Komatsu brings hybrid drive, narrow vein LHDs to Australian hard-rock market

Komatsu Australia says it has, for the first time, entered the hard-rock underground mining market with a concerted solution made up of two larger hybrid LHDs and two diesel-powered narrow-vein loaders.

Two high-tech hybrid drive underground loaders, equipped with durable independent electric motors in each wheel, headline this substantial investment by Komatsu to provide a complete service solution to miners and contractors, it said.

“Providing hard-rock miners with reliable underground loaders is part of a broader understanding of the need to assist their overall productivity in the face of global competition,” Joshua Foale, Product Manager Mining, Komatsu Australia, said.

The hybrid Komatsu WX22H and WX18H LHDs each claim to be the lowest total operating costs in their class.

Meanwhile, Komatsu’s analysis shows the conventionally powered Komatsu WX07 7 t loader (pictured) is 14% more productive than any other machine in its category. The WX04 4 t LHD offers 20% more breakout force in its class, based on published information.

Komatsu hybrid loaders

Komatsu’s WX22H and smaller WX18H achieve up to 20% increase in tonnes moved, compared with conventionally powered loaders, the OEM said. They also have an up to 20% decrease in fuel costs, based on operating trials.

An independent life cycle analysis identified a 30% reduction in operating costs, compared with their conventionally powered counterparts.

Improved work cycle performance is achieved by use of high efficiency electric traction motors in each wheel, making conventional mechanical power drive redundant, resulting in substantial reductions in operating costs, Komatsu said.

The Komatsu WX18H produces 280 kW

The Kinetic Energy Storage System (KESS) is at the heart of the switched reluctance hybrid drive, which captures and reuses braking energy from each of the four wheels. Heat-energy generated when the machine stops abruptly at the dig face is captured by the bi-directional KESS loop instead of being lost to the atmosphere.

KESS stores and releases 3 MJ of energy, supplementing power from the conventional diesel engine for greater acceleration to maximise cycle performance, according to the company.

A smart traction system provides smoother acceleration and results in less tyre wear and component degradation. It generates less inertia at each stop, significantly reducing potential damage to the drive train.
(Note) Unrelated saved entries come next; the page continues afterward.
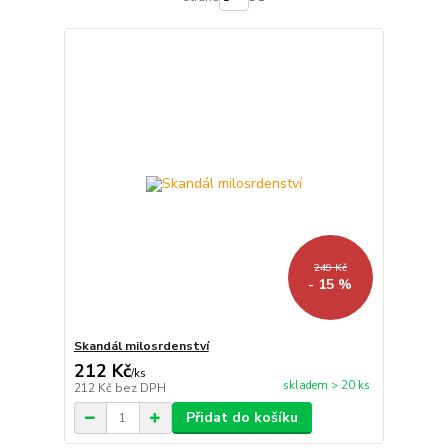
249 Kč
- 15 %
Skandál milosrdenství
212 Kč
/
ks
skladem > 20 ks
212 Kč
bez DPH
Přidat do košíku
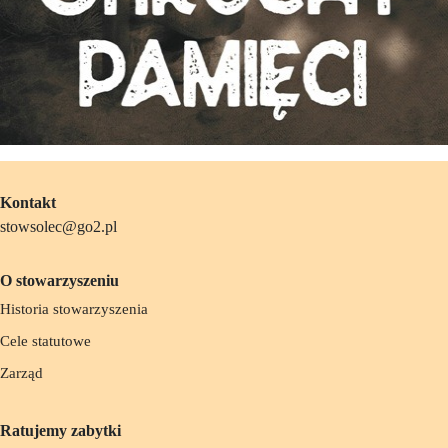
Kontakt
stowsolec@go2.pl
O stowarzyszeniu
Historia stowarzyszenia
Cele statutowe
Zarząd
Ratujemy zabytki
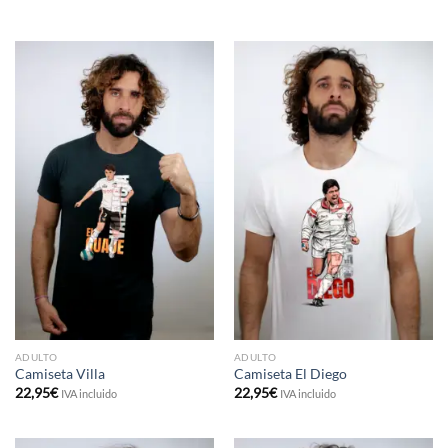
ADULTO
ADULTO
Camiseta Villa
Camiseta El Diego
22,95
€
22,95
€
IVA incluido
IVA incluido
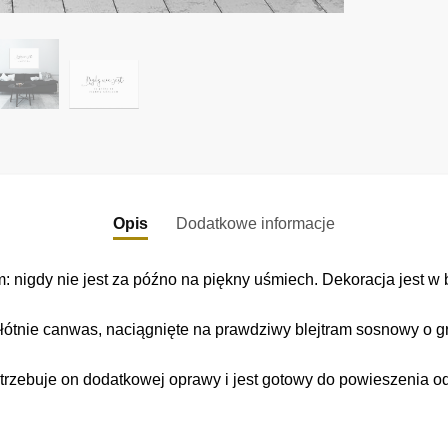
Opis
Dodatkowe informacje
nigdy nie jest za późno na piękny uśmiech. Dekoracja jest w 
łótnie canwas, naciągnięte na prawdziwy blejtram sosnowy o gr
trzebuje on dodatkowej oprawy i jest gotowy do powieszenia o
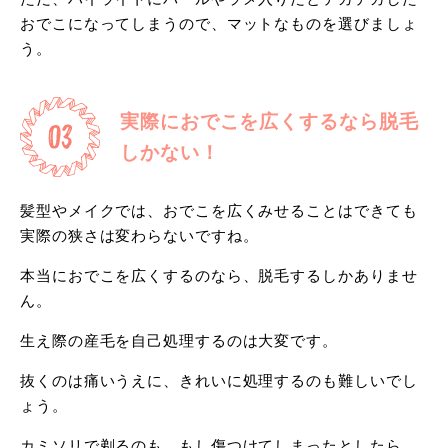
おでこになってしまうので、マットなものを選びましょ
う。
実際におでこを広くするなら脱毛
しかない！
髪型やメイクでは、おでこを広くみせることはできても
実際の狭さは変わらないですね。
本当におでこを広くするのなら、脱毛するしかありませ
ん。
生え際の産毛を自己処理するのは大変です。
抜くのは痛いうえに、きれいに処理するのも難しいでし
ょう。
カミソリで剃るのも、もし傷つけてしまったとしたら、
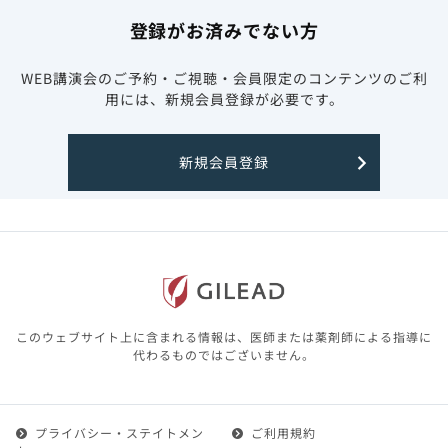
登録がお済みでない方
WEB講演会のご予約・ご視聴・会員限定のコンテンツのご利
用には、新規会員登録が必要です。
新規会員登録
このウェブサイト上に含まれる情報は、医師または薬剤師による指導に
代わるものではございません。
プライバシー・ステイトメン
ご利用規約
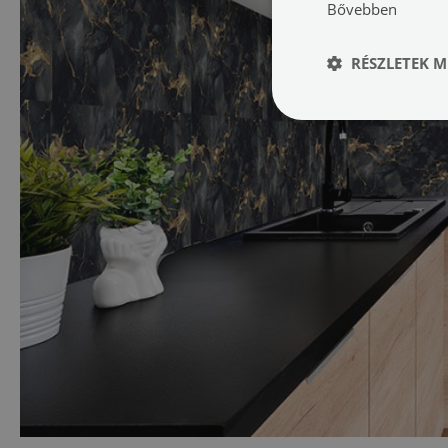
Bővebben
RÉSZLETEK M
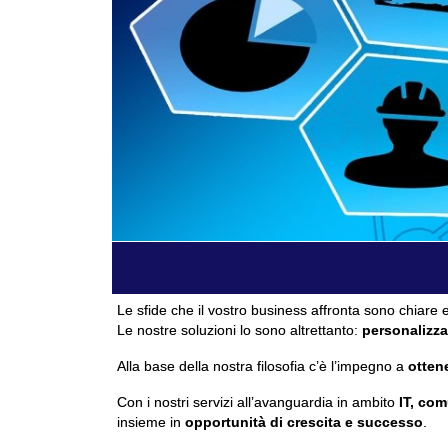
Le sfide che il vostro business affronta sono chiare e
Le nostre soluzioni lo sono altrettanto:
personalizza
Alla base della nostra filosofia c’è l’impegno a
ottene
Con i nostri servizi all’avanguardia in ambito
IT, com
insieme in
opportunità di crescita e successo
.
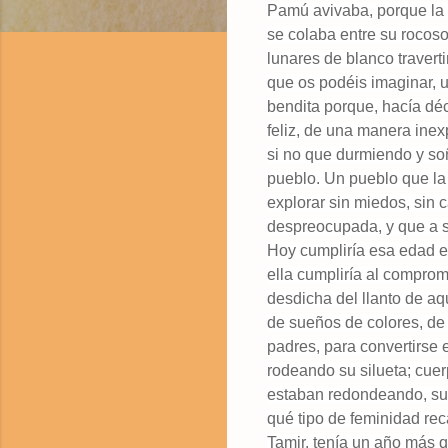
Pamú avivaba, porque la 
se colaba entre su rocoso
lunares de blanco travert
que os podéis imaginar, u
bendita porque, hacía dé
feliz, de una manera inex
si no que durmiendo y soñ
pueblo. Un pueblo que la 
explorar sin miedos, sin 
despreocupada, y que a su
Hoy cumpliría esa edad en
ella cumpliría al comprom
desdicha del llanto de aq
de sueños de colores, de 
padres, para convertirs
rodeando su silueta; cue
estaban redondeando, su
qué tipo de feminidad re
Tamir, tenía un año más 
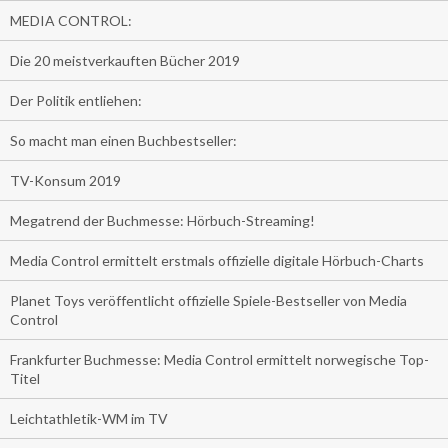
MEDIA CONTROL:
Die 20 meistverkauften Bücher 2019
Der Politik entliehen:
So macht man einen Buchbestseller:
TV-Konsum 2019
Megatrend der Buchmesse: Hörbuch-Streaming!
Media Control ermittelt erstmals offizielle digitale Hörbuch-Charts
Planet Toys veröffentlicht offizielle Spiele-Bestseller von Media
Control
Frankfurter Buchmesse: Media Control ermittelt norwegische Top-
Titel
Leichtathletik-WM im TV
Fewer underground emissions, lower heat rejection and greater operator comfort are all intended benefits of the hybrid system.

Komatsu’s 22 tonne WX22H produces 320 kW, with the smaller WX18H producing 280 kW.
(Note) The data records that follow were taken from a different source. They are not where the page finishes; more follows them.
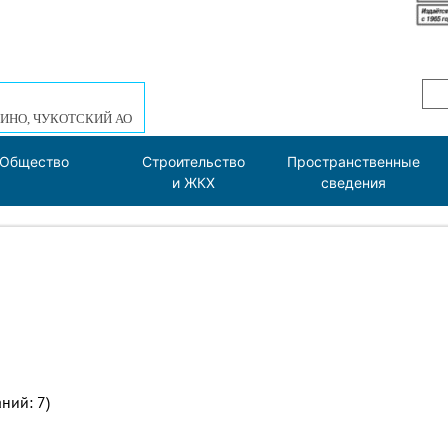
ИНО, ЧУКОТСКИЙ АО
Общество
Строительство
Пространственные
и ЖКХ
сведения
ний: 7)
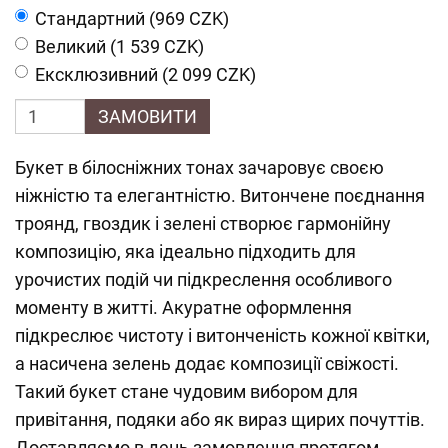
Cтандартний (969 CZK)
Великий (1 539 CZK)
Ексклюзивний (2 099 CZK)
ЗАМОВИТИ
Букет в білосніжних тонах зачаровує своєю
ніжністю та елегантністю. Витончене поєднання
троянд, гвоздик і зелені створює гармонійну
композицію, яка ідеально підходить для
урочистих подій чи підкреслення особливого
моменту в житті. Акуратне оформлення
підкреслює чистоту і витонченість кожної квітки,
а насичена зелень додає композиції свіжості.
Такий букет стане чудовим вибором для
привітання, подяки або як вираз щирих почуттів.
Доставляємо в день замовлення протягом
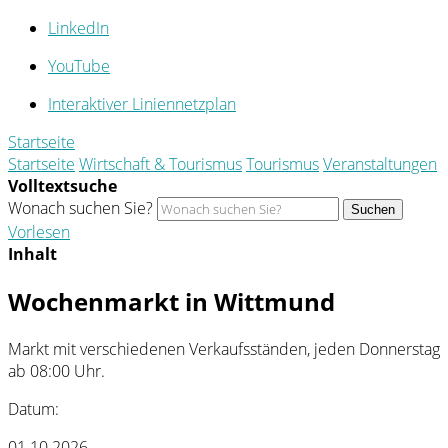
LinkedIn
YouTube
Interaktiver Liniennetzplan
Startseite
Startseite
Wirtschaft & Tourismus
Tourismus
Veranstaltungen
Volltextsuche
Wonach suchen Sie?
Suchen
Vorlesen
Inhalt
Wochenmarkt in Wittmund
Markt mit verschiedenen Verkaufsständen, jeden Donnerstag
ab 08:00 Uhr.
Datum:
01.10.2026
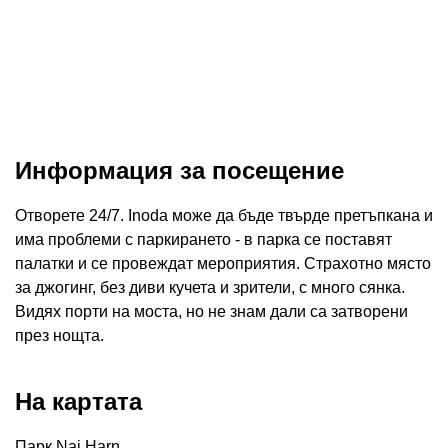
Информация за посещение
Отворете 24/7. Inoda може да бъде твърде претъпкана и
има проблеми с паркирането - в парка се поставят
палатки и се провеждат мероприятия. Страхотно място
за джогинг, без диви кучета и зрители, с много сянка.
Видях порти на моста, но не знам дали са затворени
през нощта.
На картата
Парк Nai Harn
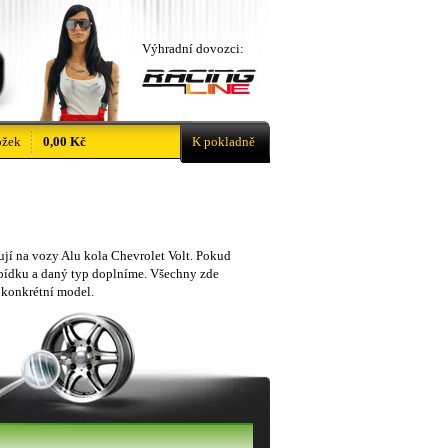
Výhradní dovozci:
ožek
0,00 Kč
K pokladně
sují na vozy Alu kola Chevrolet Volt. Pokud
abídku a daný typ doplníme. Všechny zde
 konkrétní model.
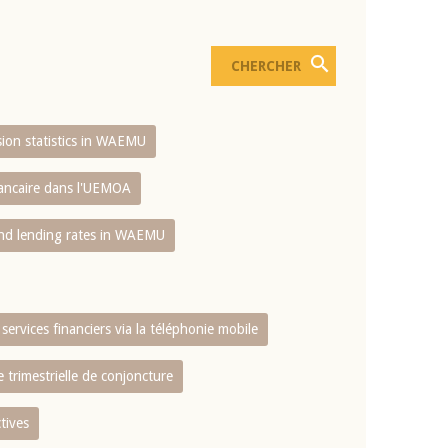
usion statistics in WAEMU
bancaire dans l'UEMOA
and lending rates in WAEMU
services financiers via la téléphonie mobile
 trimestrielle de conjoncture
tives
Both engines are rated to the strictest EU Stage V requirements for emission control, and both use the same KESS, capable of delivering 410 kW, effectively doubling power delivery on demand.

A Joy 22HD hybrid LHD (now the WX22H) using SR drive and KESS has previously been tested at OZ Minerals’ Prominent Hill copper-gold mine in South Australia, in addition to a WX18H having been trialled at Codelco’s El Teniente underground mine in Chile.

Narrow-vein focus

Komatsu has designed the WX04 and WX07 for maximum productivity, with the WX07 a forerunner of a new breed of LHDs using improved chassis, power train and operator cabin environment.

Large capacity fuel tanks – 243 litres in the case of the WX07 – allows longer operational cycles between refuelling, while the cabin access, visibility and ergonomics have been optimised. Critical service points have been placed at ground level to minimise the need for technicians to climb or use ladders to reach key areas, the company said.

A new more efficient bucket design enables greater penetration into a load pile for fast bucket filling.

The Komatsu WX04 delivers 97 kW and the WX07 delivers 160 kW.

Komatsu says it range of hard-rock mining machines establishes new standards of strength and durability.

“In developing our machines, we have been specific in providing protection for critical structural components, linkages and joints,” Foale said. “Reliability has been a paramount consideration in the design of long-life moving parts.

“In the case of our hybrid drive machines, there are no commutators, brushes or rotor windings to replace, and our wiring systems are double insulated.”